Depuis maintenant trois films, Guillermo del Toro semble s’être lancé dans une série d’hommages obséquieusement appuyés au cinéma américain classique : après la période de ses films mexicains, puis celle des films hollywoodiens (Blade II, Hellboy, Hellboy II et Pacific Rim) césurée par l’espagnol Labyrinthe de Pan, vient donc à présent celle qu’on pourra appeler la période des films « méta-hollywoodiens », qui marque l’intégration définitive du cinéaste dans l’usine à rêves – comme en témoigne la consécration obtenue aux Oscars avec La Forme de l’eau. Nightmare Alley ajoute une nouvelle pierre à cet édifice qui malheureusement ressemble surtout à un mausolée, tout en marquant une légère inflexion : si Crimson Peak se présentait comme un hommage à l’univers horrifique de la Hammer, tandis que La Forme de l’eau constituait une variation lointaine sur L’Étrange créature du lac noir de Jack Arnold, c’est à un univers cinématographique bien moins marginal pour les cinéphiles contemporains que s’attaque à présent del Toro : celui du film noir. Si les contours du genre sont mouvants, Nightmare Alley puise néanmoins une grande partie de sa matière dans cet imaginaire : une « femme fatale » (Cate Blanchett, dans le rôle d’une psychanalyste), un couple de criminels en fuite, des trahisons… Le film suit la trajectoire d’un assassin du nom de Stanton Carlisle (Bradley Cooper), que l’on découvre dès le premier plan en train de commettre un parricide. Cet anti-héros va ensuite tenter de s’inventer une nouvelle vie dans le monde du spectacle. Apprenant des tours de télépathie truqués dans une fête foraine, il décide de migrer à Chicago pour faire fortune à l’aide de son nouveau talent, en emmenant avec lui la jeune Molly (Rooney Mara), rencontrée chez les forains. Pris d’hybris, il sera démasqué et retrouvera les ténèbres dont il a émergé.
La fête foraine
Nightmare Alley est le remake d’un film noir aujourd’hui méconnu : Le Charlatan (1947) d’Edmund Golding, adapté d’un roman de William Lindsay paru en 1946. Guillermo del Toro et sa coscénariste Kim Morgan se sont appuyés sur ces deux sources, sans innovations scénaristiques majeures : ce nouveau Nightmare Alley vise manifestement surtout à orchestrer la rencontre entre le film noir et l’univers esthétique cristallisé par le cinéaste dans La Forme de l’eau, à mi-chemin entre le musée du cinéma, l’aquarium et le cabinet de curiosités. L’essentiel de ce projet se joue dans la surcharge décorative et l’accumulation d’accessoires. Il n’est à ce titre pas étonnant que del Toro ait choisi de se pencher sur un scénario dont la première partie s’articule autour d’une fête foraine, tant son cinéma a toujours cultivé une dimension bateleuse. Au risque de perdre définitivement ceux que le dernier virage de Guillermo del Toro peinait à convaincre, Nightmare Alley a au moins le mérite de ne plus chercher à dissimuler son projet véritable derrière les velléités sociétales que brandissait La Forme de l’eau, pour assumer totalement son fétichisme passéiste.

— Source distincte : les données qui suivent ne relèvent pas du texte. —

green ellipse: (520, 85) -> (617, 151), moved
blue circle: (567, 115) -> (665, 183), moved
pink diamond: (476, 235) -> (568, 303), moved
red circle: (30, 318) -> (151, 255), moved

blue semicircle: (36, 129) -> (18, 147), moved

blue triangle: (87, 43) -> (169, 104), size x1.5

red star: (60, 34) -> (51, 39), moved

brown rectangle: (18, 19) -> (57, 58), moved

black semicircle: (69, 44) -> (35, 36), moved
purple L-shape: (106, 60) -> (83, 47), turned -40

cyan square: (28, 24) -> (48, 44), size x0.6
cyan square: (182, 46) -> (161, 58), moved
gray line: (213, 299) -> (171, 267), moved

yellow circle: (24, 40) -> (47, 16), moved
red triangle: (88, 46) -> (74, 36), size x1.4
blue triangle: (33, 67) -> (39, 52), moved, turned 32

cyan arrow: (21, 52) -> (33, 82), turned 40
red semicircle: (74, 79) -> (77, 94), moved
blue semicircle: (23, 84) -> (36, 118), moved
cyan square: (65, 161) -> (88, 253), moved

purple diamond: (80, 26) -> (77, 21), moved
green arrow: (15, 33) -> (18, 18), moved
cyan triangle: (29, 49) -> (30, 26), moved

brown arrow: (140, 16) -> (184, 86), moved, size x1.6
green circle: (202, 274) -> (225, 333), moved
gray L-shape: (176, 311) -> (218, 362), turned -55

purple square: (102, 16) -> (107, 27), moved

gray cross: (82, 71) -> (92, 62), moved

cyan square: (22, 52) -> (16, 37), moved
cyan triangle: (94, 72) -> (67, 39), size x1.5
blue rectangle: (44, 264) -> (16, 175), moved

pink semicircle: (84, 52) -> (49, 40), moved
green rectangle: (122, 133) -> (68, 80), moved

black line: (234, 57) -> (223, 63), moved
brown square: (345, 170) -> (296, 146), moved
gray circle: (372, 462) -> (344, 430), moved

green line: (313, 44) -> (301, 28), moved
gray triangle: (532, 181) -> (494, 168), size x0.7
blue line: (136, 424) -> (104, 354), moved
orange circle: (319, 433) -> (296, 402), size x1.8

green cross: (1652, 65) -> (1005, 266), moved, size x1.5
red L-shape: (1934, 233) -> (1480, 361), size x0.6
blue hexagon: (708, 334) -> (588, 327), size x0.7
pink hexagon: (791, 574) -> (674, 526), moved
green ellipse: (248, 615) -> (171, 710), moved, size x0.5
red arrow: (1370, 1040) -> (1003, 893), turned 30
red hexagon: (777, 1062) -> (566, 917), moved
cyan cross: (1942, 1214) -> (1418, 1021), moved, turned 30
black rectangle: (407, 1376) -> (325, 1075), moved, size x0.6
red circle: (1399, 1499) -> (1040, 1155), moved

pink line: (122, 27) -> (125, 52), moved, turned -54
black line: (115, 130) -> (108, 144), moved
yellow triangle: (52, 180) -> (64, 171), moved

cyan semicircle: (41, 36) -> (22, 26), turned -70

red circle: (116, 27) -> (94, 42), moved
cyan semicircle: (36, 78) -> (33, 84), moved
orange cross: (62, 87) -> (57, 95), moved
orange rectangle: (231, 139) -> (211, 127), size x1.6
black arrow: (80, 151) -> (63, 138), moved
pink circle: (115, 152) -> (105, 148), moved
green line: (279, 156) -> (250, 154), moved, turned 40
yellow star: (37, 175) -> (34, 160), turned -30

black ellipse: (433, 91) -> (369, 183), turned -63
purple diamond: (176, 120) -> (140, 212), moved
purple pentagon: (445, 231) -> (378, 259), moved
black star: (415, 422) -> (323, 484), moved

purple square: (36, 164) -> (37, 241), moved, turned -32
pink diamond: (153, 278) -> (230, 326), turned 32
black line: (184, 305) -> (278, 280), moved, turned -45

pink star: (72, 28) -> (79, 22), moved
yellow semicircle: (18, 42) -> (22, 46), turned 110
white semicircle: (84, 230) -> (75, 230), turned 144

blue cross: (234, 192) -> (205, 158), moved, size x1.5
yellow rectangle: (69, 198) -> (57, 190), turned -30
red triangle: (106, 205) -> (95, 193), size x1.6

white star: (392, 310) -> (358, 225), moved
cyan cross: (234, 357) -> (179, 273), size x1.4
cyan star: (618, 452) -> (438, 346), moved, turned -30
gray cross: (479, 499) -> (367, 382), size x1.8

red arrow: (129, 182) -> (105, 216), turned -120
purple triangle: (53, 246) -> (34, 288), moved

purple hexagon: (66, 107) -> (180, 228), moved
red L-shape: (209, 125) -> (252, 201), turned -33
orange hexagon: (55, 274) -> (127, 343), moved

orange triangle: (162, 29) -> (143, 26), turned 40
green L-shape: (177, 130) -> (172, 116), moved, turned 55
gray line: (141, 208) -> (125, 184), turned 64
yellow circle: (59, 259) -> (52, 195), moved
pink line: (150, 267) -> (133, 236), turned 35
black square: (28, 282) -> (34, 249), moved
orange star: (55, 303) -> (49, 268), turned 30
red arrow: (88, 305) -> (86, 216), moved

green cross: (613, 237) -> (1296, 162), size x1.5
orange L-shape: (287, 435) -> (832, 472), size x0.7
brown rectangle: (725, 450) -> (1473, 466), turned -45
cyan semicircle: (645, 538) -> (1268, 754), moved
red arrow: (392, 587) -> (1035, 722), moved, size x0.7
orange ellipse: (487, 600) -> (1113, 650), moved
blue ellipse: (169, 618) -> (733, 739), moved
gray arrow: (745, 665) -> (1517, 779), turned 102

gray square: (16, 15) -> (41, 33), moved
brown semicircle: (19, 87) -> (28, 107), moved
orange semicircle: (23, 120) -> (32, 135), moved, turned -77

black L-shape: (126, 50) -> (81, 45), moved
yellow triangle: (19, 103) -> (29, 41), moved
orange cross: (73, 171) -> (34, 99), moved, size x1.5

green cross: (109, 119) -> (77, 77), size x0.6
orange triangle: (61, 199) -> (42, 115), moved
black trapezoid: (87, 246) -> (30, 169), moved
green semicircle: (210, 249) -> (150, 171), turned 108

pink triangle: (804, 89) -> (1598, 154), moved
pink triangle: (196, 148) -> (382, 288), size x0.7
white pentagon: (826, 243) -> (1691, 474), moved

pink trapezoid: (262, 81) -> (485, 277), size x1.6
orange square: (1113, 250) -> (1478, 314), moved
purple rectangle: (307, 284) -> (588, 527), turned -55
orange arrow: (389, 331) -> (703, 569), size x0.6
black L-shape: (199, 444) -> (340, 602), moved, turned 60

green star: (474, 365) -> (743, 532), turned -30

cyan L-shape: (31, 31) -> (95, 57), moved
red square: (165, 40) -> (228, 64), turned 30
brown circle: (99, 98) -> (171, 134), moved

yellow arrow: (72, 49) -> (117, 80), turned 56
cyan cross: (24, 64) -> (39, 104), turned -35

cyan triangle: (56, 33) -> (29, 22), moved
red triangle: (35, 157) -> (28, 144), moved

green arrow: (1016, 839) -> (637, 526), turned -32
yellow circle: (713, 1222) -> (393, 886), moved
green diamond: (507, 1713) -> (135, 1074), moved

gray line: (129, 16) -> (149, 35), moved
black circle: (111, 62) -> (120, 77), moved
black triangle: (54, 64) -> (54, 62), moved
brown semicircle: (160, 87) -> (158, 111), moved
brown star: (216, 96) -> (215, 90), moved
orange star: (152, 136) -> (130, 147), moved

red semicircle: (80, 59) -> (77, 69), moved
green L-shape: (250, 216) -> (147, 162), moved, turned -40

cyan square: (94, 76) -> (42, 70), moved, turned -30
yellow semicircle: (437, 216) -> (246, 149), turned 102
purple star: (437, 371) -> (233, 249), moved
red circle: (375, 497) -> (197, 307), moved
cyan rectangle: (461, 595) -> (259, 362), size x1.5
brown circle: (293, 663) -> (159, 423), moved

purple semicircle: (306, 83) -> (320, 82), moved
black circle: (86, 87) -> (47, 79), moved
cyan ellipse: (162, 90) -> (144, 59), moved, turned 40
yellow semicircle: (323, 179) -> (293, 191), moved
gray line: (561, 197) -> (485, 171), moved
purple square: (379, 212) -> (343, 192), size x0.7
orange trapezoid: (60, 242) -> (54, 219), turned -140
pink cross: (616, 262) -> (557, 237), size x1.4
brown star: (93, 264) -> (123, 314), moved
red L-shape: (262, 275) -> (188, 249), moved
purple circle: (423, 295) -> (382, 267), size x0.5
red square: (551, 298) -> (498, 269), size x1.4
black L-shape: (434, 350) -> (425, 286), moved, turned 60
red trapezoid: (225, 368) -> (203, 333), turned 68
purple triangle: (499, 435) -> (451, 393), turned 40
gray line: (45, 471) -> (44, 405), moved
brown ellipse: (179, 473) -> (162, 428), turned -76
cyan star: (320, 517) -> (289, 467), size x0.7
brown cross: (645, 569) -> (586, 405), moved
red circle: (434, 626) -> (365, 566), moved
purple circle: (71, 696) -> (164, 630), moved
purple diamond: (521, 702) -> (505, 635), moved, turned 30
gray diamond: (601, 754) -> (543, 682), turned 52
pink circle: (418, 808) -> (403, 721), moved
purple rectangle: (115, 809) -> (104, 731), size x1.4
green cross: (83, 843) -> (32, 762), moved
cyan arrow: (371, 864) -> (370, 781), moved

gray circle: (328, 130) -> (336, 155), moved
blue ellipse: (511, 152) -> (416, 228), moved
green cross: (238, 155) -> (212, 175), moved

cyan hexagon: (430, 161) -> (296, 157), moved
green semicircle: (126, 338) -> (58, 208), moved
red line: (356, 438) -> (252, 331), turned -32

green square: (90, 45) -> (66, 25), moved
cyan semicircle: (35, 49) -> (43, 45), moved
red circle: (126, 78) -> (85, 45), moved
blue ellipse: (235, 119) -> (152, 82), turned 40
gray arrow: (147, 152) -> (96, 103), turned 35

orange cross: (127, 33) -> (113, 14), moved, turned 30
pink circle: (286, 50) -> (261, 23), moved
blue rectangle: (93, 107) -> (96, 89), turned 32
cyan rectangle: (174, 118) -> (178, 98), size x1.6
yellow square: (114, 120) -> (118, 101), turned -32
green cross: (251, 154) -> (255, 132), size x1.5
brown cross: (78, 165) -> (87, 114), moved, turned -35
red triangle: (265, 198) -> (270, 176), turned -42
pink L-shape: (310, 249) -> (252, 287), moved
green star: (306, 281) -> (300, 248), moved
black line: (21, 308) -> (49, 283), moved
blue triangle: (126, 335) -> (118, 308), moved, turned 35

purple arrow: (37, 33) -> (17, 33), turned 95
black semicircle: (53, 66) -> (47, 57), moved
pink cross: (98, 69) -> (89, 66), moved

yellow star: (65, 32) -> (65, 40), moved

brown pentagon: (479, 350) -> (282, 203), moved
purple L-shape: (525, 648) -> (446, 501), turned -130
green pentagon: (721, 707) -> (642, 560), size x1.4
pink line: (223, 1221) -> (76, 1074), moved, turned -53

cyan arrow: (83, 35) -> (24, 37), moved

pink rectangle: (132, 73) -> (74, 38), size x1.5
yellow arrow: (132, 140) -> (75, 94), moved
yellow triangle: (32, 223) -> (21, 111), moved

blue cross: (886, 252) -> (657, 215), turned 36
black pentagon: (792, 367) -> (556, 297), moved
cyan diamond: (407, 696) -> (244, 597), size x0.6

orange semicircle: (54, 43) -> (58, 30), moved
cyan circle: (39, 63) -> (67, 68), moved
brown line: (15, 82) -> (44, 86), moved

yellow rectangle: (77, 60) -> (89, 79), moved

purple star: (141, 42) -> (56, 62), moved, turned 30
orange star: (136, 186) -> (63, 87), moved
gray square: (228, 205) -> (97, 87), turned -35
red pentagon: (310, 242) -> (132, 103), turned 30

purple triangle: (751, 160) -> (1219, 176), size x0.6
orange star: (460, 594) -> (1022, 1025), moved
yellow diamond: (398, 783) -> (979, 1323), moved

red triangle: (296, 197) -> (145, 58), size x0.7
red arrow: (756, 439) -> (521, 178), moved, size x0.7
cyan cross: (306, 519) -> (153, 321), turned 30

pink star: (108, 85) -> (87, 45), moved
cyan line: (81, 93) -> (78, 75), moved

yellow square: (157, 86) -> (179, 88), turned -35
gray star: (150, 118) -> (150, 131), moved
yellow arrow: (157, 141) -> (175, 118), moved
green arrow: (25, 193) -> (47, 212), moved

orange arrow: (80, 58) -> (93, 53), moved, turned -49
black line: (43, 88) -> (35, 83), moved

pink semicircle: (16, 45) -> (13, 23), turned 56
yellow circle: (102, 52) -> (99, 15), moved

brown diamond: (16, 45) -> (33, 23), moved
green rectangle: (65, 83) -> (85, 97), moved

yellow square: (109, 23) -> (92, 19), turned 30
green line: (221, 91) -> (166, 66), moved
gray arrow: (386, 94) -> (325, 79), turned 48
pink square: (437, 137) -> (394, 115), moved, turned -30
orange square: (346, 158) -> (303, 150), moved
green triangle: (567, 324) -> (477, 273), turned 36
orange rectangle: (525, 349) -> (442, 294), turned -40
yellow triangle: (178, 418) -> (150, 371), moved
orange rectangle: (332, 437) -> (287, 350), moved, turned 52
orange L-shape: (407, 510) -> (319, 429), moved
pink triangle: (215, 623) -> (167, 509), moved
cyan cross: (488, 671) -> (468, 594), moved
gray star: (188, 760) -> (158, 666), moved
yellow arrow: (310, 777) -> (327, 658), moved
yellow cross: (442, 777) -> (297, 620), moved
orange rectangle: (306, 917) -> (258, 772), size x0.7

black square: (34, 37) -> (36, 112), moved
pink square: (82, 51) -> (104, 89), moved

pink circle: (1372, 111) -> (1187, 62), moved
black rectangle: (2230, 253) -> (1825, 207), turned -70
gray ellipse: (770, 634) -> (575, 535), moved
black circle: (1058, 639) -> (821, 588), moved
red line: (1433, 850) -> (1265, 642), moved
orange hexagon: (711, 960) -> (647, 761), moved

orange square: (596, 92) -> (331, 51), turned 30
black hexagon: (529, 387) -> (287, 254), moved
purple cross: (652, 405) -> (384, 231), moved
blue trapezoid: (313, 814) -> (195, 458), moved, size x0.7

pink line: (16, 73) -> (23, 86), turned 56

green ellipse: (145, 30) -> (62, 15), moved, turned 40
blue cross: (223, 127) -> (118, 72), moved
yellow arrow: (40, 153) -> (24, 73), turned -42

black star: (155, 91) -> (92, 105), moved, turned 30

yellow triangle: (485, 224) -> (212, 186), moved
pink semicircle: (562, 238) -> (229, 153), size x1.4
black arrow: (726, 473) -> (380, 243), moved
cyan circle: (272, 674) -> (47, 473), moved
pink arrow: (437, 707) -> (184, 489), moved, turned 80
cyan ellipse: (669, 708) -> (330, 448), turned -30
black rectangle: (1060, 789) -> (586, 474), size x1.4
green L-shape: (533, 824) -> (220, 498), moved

Quand bien même on serait disposé à apprécier Nightmare Alley comme un modeste hommage à l’âge d’or du film noir, del Toro noie l’excitation cinéphilique qu’il pourrait susciter dans les eaux glacées d’une mise en scène aqueuse et verdâtre. Tandis que des mouvements d’appareil contribuent à embaumer les personnages dans une croisière tranquille jurant avec la noirceur recherchée par l’intrigue, l’éclairage émeraude des nombreuses scènes d’intérieur nocturnes achève de figer le film dans une esthétique vitrificatrice. De l’ensemble se dégage un esprit de propreté maniaque, manifestement convaincu que pour garder le cinéma d’antan en vie, il n’y a pas d’autre choix que de le mettre au congélateur.